▶ _ACTIVITY_: Produce a verbatim copy of the following records, leaving out all pictures.

(MATERIAL PROVIDED)

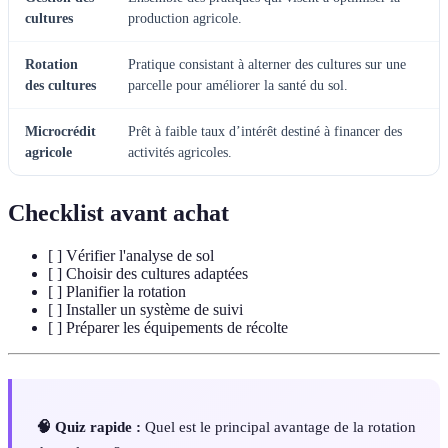
cultures
production agricole.
Rotation
Pratique consistant à alterner des cultures sur une
des cultures
parcelle pour améliorer la santé du sol.
Microcrédit
Prêt à faible taux d’intérêt destiné à financer des
agricole
activités agricoles.
Checklist avant achat
[ ] Vérifier l'analyse de sol
[ ] Choisir des cultures adaptées
[ ] Planifier la rotation
[ ] Installer un système de suivi
[ ] Préparer les équipements de récolte
🧠 Quiz rapide :
Quel est le principal avantage de la rotation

(End MATERIAL PROVIDED)

▶ _SOLUTION_:
cultures
production agricole.
Rotation
Pratique consistant à alterner des cultures sur une
des cultures
parcelle pour améliorer la santé du sol.
Microcrédit
Prêt à faible taux d’intérêt destiné à financer des
agricole
activités agricoles.
Checklist avant achat
[ ] Vérifier l'analyse de sol
[ ] Choisir des cultures adaptées
[ ] Planifier la rotation
[ ] Installer un système de suivi
[ ] Préparer les équipements de récolte
🧠 Quiz rapide :
Quel est le principal avantage de la rotation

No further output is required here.